= Brief =
Note each line of the listing that contains the string "Programul", and copy it.
** Material for this exercise follows **
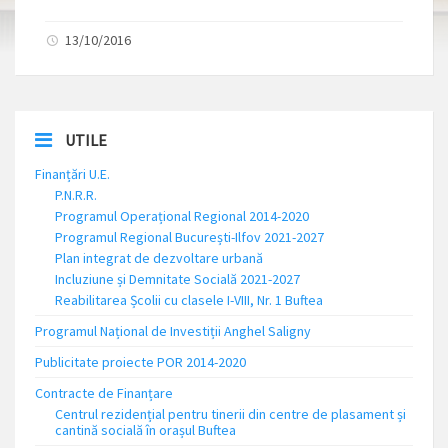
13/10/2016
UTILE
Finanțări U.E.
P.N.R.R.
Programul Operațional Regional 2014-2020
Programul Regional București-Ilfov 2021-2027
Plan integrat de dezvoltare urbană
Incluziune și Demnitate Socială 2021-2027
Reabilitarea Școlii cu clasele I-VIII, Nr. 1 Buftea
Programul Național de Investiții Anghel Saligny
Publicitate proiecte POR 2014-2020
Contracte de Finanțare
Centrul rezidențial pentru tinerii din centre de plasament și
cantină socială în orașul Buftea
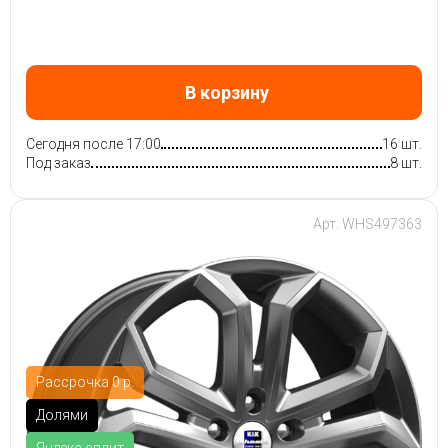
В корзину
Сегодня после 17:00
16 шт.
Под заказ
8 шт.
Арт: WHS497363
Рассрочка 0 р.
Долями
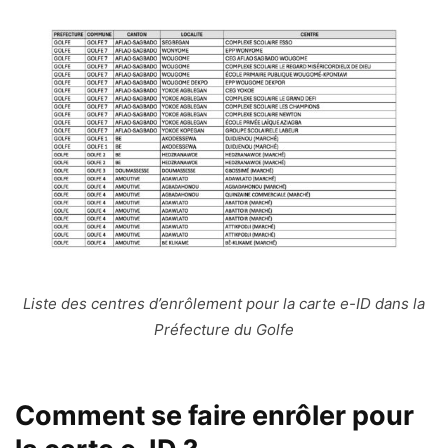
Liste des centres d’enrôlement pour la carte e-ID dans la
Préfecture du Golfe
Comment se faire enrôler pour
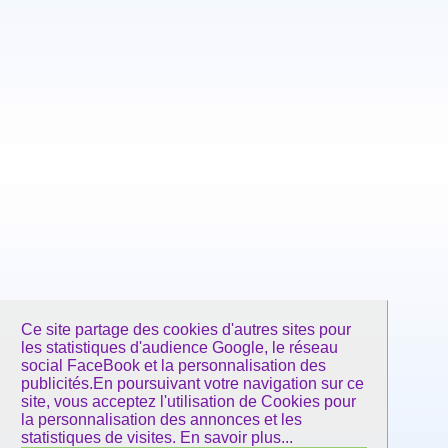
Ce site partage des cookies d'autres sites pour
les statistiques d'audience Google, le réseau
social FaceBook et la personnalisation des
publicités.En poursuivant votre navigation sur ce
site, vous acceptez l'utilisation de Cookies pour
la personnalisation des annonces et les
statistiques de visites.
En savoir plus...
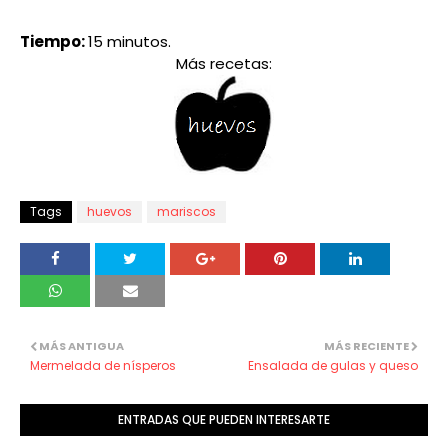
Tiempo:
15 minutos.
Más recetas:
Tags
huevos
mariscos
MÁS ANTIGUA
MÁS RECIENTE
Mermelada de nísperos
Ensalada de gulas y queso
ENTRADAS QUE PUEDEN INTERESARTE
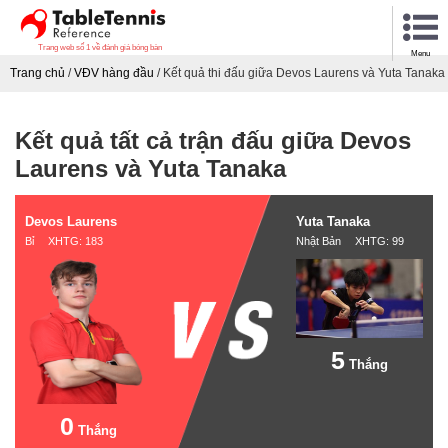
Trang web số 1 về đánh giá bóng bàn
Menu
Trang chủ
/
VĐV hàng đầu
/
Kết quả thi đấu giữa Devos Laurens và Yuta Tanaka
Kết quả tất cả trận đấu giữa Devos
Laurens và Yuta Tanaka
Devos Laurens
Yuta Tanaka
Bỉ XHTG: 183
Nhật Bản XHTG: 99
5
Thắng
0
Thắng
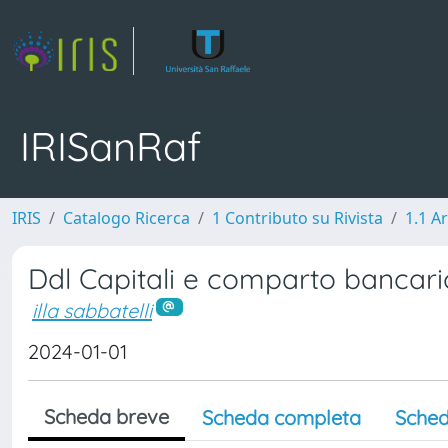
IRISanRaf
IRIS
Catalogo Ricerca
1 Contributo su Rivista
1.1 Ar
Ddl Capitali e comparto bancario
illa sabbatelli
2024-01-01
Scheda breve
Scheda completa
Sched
** End of Material for this exercise **
** Material for this exercise follows **
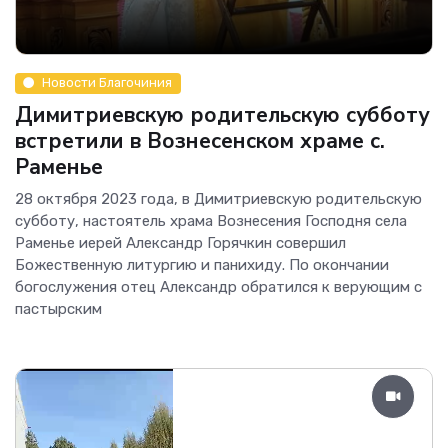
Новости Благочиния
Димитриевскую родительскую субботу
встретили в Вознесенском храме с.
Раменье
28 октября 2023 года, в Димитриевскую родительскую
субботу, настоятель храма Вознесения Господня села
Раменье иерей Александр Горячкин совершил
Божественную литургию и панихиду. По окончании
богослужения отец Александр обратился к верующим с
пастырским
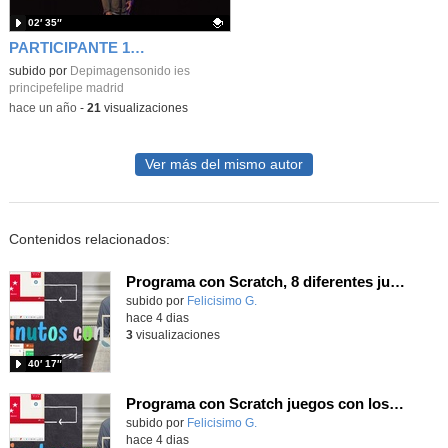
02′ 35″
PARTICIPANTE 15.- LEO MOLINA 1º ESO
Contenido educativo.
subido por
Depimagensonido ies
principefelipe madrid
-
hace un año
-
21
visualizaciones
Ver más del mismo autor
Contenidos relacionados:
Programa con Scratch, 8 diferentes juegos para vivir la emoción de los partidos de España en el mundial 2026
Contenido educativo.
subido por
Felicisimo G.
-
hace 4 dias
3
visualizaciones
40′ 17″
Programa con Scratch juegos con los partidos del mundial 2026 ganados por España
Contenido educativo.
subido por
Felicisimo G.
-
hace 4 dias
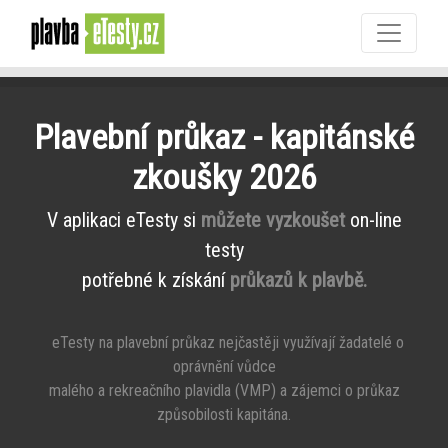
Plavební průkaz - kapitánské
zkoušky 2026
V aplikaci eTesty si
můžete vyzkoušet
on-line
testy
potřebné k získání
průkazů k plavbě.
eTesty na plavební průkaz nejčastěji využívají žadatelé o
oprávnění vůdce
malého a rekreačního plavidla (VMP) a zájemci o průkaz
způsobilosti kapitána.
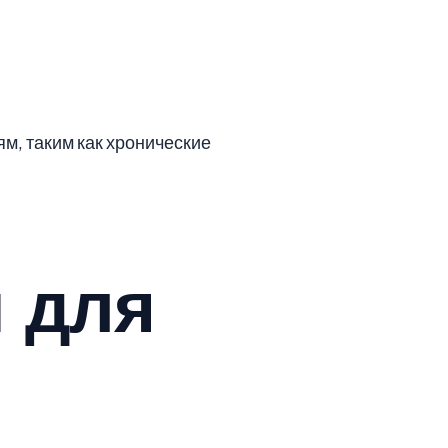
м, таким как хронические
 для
** End of Material for this exercise **
= Solution for this problem =
Programul Operațional Regional 2014-2020
Programul Regional București-Ilfov 2021-2027
Programul Național de Investiții Anghel Saligny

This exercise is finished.